Many animal models of anxiety are based on the principle of innate general avoidance behaviors. Among them is the elevated plus maze (EPM) (Hogg S., Pharmacol. Biochem. Behav., 1996, 54, 21; Masse F., et al., Behav. Brain Res., 2007, 177, 2, 214) which is based on the natural aversion of rodents for open spaces that uses the conflict between exploration and aversion of elevated open space; the provoked behavior profiles in the EPM appear to include elements of neophobia, exploration and approach/avoidance conflict. EPM is able to demonstrate the anxiolytic effects of drugs. The purpose of the present study was to set up an animal model of anxiety EPM using the anxiolytic effects of benzodiazepine Diazepam in mice and evaluate the effect of FAAH inhibitors URB597 and ST4020. Twelve male CDl mice (Charles River) of about 30 g (2 months old) per group were used. The Elevated Plus Maze apparatus was of grey Plexiglas and consisted of two open and two closed arms linked by a common central platform. The maze was elevated 40 cm above floor level and dimly lit. Animals were individually placed on the central platform of the maze facing an open arm. A standard five-min test was employed. The amount of time spent by each animal in either open or closed arm was recorded, as well as the number of entries by each animal into either arm.

Experiment: URB597 and ST4020 were tested at a dose of 10 mg/10 mL/kg and Diazepam at a dose of 0.5 mg/5 mL/kg. URB597 and ST4020, dispersed in a solution of 5% Tween 80 and 0.5% carboxymethylcellulose, were given orally

60 min before test; Diazepam, dispersed in a solution of 3% Tween 80, was given intraperitoneal^ 30 min before test. Table 3

Kruskal-Wallis one-way analysis of variance on ranks: time spent in open arms

* = P < 0.05 vs control

One-way analysis of variance: number of total entrances

Source of variation DF F P Between groups 4.55 4.048 0.006

Dunnett's test: § = P<0.05 vs control

ST4020 reduced anxiety and did not affect the locomotor activity evaluated in elevated plus maze.

Analgesia animal model The analgesic effect of the selective FAAH inhibitor ST4020 was evaluated in a rat model of neuropathic pain induced by intraperitoneal administration vincristine. FAAH inhibitors or vehicle (control group) were given orally. The former were administered at 10 and 50 mg/kg doses, and the analgesic effect

was measured using the paw withdrawal test, as a model of mechanical hyperalgesia.

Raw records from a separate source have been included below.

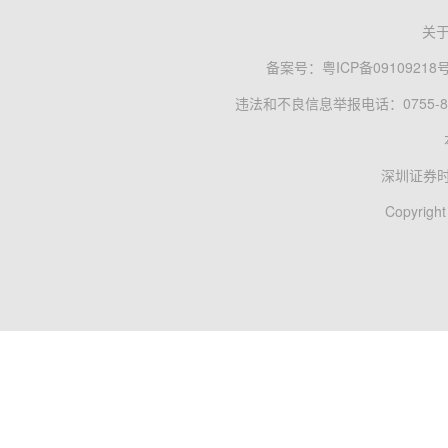
关
备案号：
粤ICP备09109218
违法和不良信息举报电话：0755-83
深圳证券
Copyright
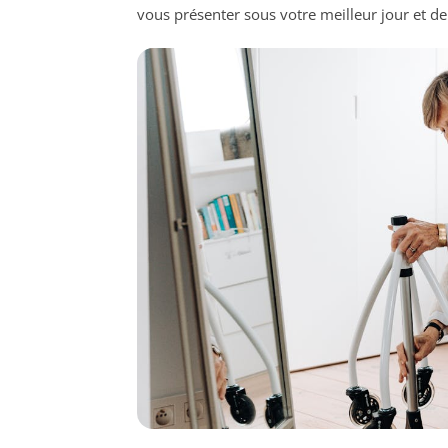
vous présenter sous votre meilleur jour et de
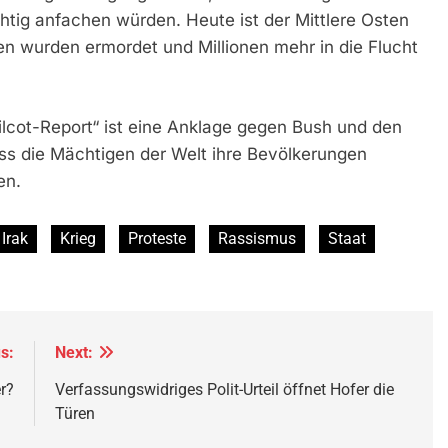
ichtig anfachen würden.
Heute ist der Mittlere Osten
chen wurden ermordet und Millionen mehr in die Flucht
hilcot-Report“ ist eine Anklage gegen Bush und den
dass die Mächtigen der Welt ihre Bevölkerungen
zen.
Irak
Krieg
Proteste
Rassismus
Staat
s:
Next:
r?
Verfassungswidriges Polit-Urteil öffnet Hofer die
Türen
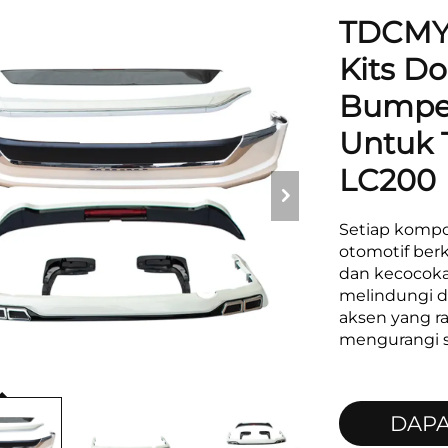
TDCMY 
Kits D
Bumper
Untuk 
LC200
Setiap komp
otomotif ber
dan kecocoka
melindungi d
aksen yang r
mengurangi s
DAP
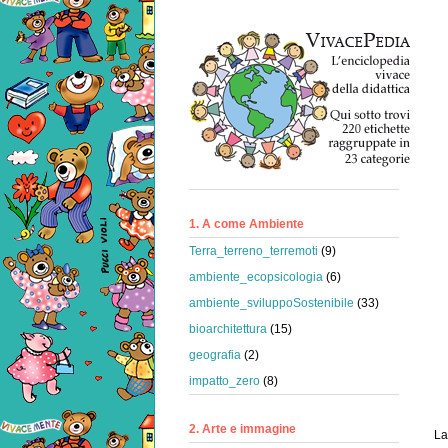
1. A come Ambiente
Terra_terreno_terremoti
(9)
ambiente_ecopsicologia
(6)
ambiente_sviluppoSostenibile
(33)
bioarchitettura
(15)
geografia
(2)
impatto_zero
(8)
2. Arte e immagine
La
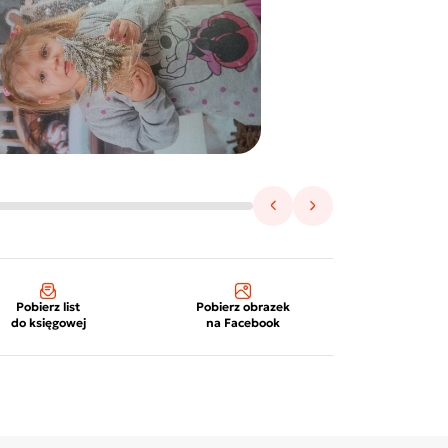
Pobierz list
Pobierz obrazek
do księgowej
na Facebook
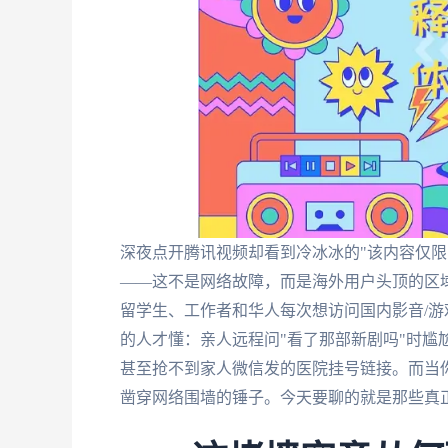
深夜点开腾讯视频却看到冷冰冰的"该内容仅限
——这不是网络故障，而是海外用户头顶的区
留学生、工作者和华人每次想访问国内影音/游
的人才懂：亲人远程问"看了那部新剧吗"时尴
甚至抢不到家人微信发的医院挂号链接。而当你
凿穿网络围墙的锤子。今天要聊的就是那些真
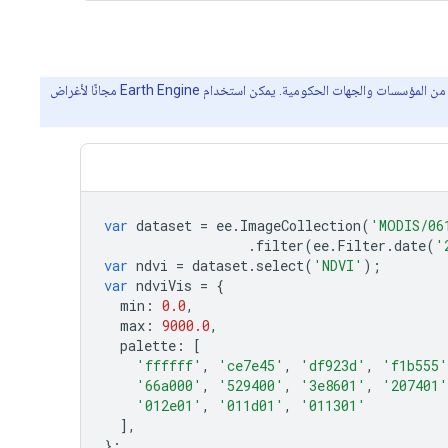
‫Earth Engine هي منصة لتحليل البيانات الجغرافية المكانية وعرضها بصريًا على نطاق واسع (بيتابايت)، وذلك لتحقيق المنفعة العامة ولخدمة المستخدمين من المؤسسات والجهات الحكومية. يمكن استخدام Earth Engine مجانًا لأغراض
var
dataset
=
ee
.
ImageCollection
(
'MODIS/06
.
filter
(
ee
.
Filter
.
date
(
'
var
ndvi
=
dataset
.
select
(
'NDVI'
);
var
ndviVis
=
{
min
:
0.0
,
max
:
9000.0
,
palette
:
[
'ffffff'
,
'ce7e45'
,
'df923d'
,
'f1b555'
'66a000'
,
'529400'
,
'3e8601'
,
'207401'
'012e01'
,
'011d01'
,
'011301'
],
};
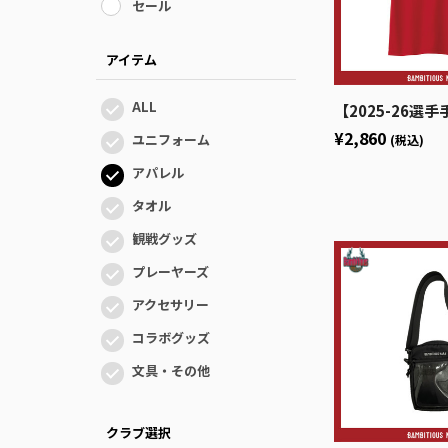
セール
アイテム
ALL
【2025-26選手手描きシ
¥2,860
ユニフォーム
(税込)
アパレル
タオル
観戦グッズ
プレーヤーズ
アクセサリー
コラボグッズ
文具・その他
クラブ選択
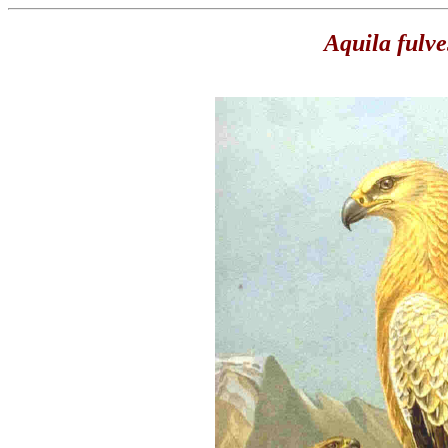
Aquila fulv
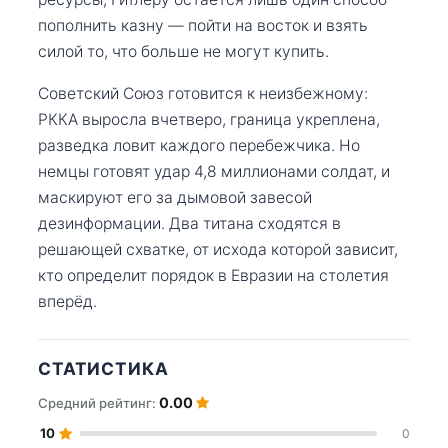
пополнить казну — пойти на восток и взять
силой то, что больше не могут купить.
Советский Союз готовится к неизбежному:
РККА выросла вчетверо, граница укреплена,
разведка ловит каждого перебежчика. Но
немцы готовят удар 4,8 миллионами солдат, и
маскируют его за дымовой завесой
дезинформации. Два титана сходятся в
решающей схватке, от исхода которой зависит,
кто определит порядок в Евразии на столетия
вперёд.
СТАТИСТИКА
0.00
Средний рейтинг:
10
0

Rats undergoing treatment were divided into two groups: vehicle (9 animals) and vincristine (54 animals). Neuropathy was induced by intraperitoneal injections of 0.15 mg/kg vincristine three times a week. After two weeks, the rats were distributed into six groups of nine animals: vehicle, vincristine + vehicle, vincristine + URB597 (10 mg/kg), vincristine + URB597 (50 mg/kg), vincristine + ST4020 (10 mg/kg) and Vincristine + ST4020 (50 mg/kg). The animals were subjected to the paw withdrawal test 60, 120 and 240 min after oral administration of the tested compounds.

The acute systemic administration of the selective FAAH inhibitor ST4020 is able to significantly reduce mechanical hyperalgesia associated with a chemotherapeutic model of neuropathic pain.